Basic Mathematics was recently transformed into Intermediate Mathematics with new concepts and features to help your students learn. To give you a behind-the-scenes look at this revised course, we talked with editor Monica Percival. She has 17 years of experience teaching secondary subjects. For the past four years, she’s worked in Abeka’s publishing department and revised books including Algebra 1 and Algebra 2.
Q: Can you share the story of how Intermediate Mathematics was made?
A: “When we first started redoing the Basic Mathematics book, there were really 5 areas that we looked at: customer comments, standards, testing data, curriculum mapping, and market analysis.
One of the things we heard customers wanted was increased rigor. They wanted it to be a little bit more challenging. We did a lot of standards research to see what we would need to put in our math book to meet that need. We also took into account what we could do better in preparing students for standardized testing and high school math courses.
Then, we took Basic Mathematics as the framework, outlined the scope and sequence, identified what we needed to implement from our research, and built it into the book.”
Q: Why did the name change from Basic Mathematics to Intermediate Mathematics?
A: “We found that ‘Intermediate Mathematics’ became a much better description for the revised course. Abeka’s elementary math already gives a thorough introduction to basic math concepts in arithmetic, geometry, and algebra. This text really builds on that. Students get a foundation in a wide variety of mathematical branches. It isn’t just arithmetic or algebra. It is probability and statistics, geometry, and a little bit of trigonometry basics. It is really a bridge from elementary to high school math.”
Q: How can the new book improve students’ learning?
A: “We’ve focused more on understanding instead of just memorizing when it comes to processes.”
Q: Tell us about the new expanded explanations in the student book.
A: “Each section is designed to match a classroom math lesson. The expanded explanations will benefit students who are unable to catch every nuance of each concept in a regular math class. They provide students with a detailed ‘reference manual.’”
Q: How does the new shrunken-text Teacher Edition help teachers?
A: “We took the student book, shrunk it a little, and put daily lessons for teachers on the sides. We wanted to give teachers extra details that would help any teacher, from a first-year to a veteran teacher, to enhance the teaching/learning process for their students. There are several types of extras we implemented:
Tips might be an attention-getter that could help enhance the lesson, a way to explain a concept using an illustration, or a game to play. Quick Quizzes are a flexible assessment option that can be used during review time or given as a quiz.
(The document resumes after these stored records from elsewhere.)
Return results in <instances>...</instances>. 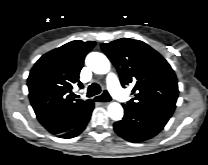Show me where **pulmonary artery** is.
Returning <instances> with one entry per match:
<instances>
[{"instance_id": "e3ab8cb5", "label": "pulmonary artery", "mask_w": 208, "mask_h": 165, "mask_svg": "<svg viewBox=\"0 0 208 165\" xmlns=\"http://www.w3.org/2000/svg\"><path fill=\"white\" fill-rule=\"evenodd\" d=\"M106 82L113 96H115L120 101H125L127 99L125 91L120 86L118 78L114 73H110L107 76Z\"/></svg>"}]
</instances>
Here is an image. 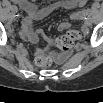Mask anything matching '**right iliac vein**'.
<instances>
[{
    "label": "right iliac vein",
    "mask_w": 103,
    "mask_h": 103,
    "mask_svg": "<svg viewBox=\"0 0 103 103\" xmlns=\"http://www.w3.org/2000/svg\"><path fill=\"white\" fill-rule=\"evenodd\" d=\"M14 18H15V15H14V14H10V15H9V19H10V20H14Z\"/></svg>",
    "instance_id": "obj_1"
}]
</instances>
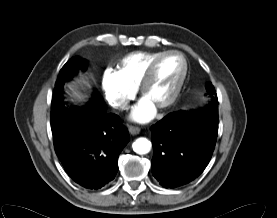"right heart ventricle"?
<instances>
[{"mask_svg":"<svg viewBox=\"0 0 277 218\" xmlns=\"http://www.w3.org/2000/svg\"><path fill=\"white\" fill-rule=\"evenodd\" d=\"M162 52H133L123 57L118 73L133 88H137L150 62Z\"/></svg>","mask_w":277,"mask_h":218,"instance_id":"right-heart-ventricle-1","label":"right heart ventricle"}]
</instances>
Fast Facts are sometimes an alternate method for a problem or background for a concept to add interest.”
Q: How does Intermediate Mathematics help build critical thinking skills?
A: “Critical thinking starts with knowing facts and building on that knowledge. We supplemented the teacher edition with critical thinking opportunities called Thought Provokers. These are problems where students have to know the facts and then apply them to a situation that they haven’t seen before.”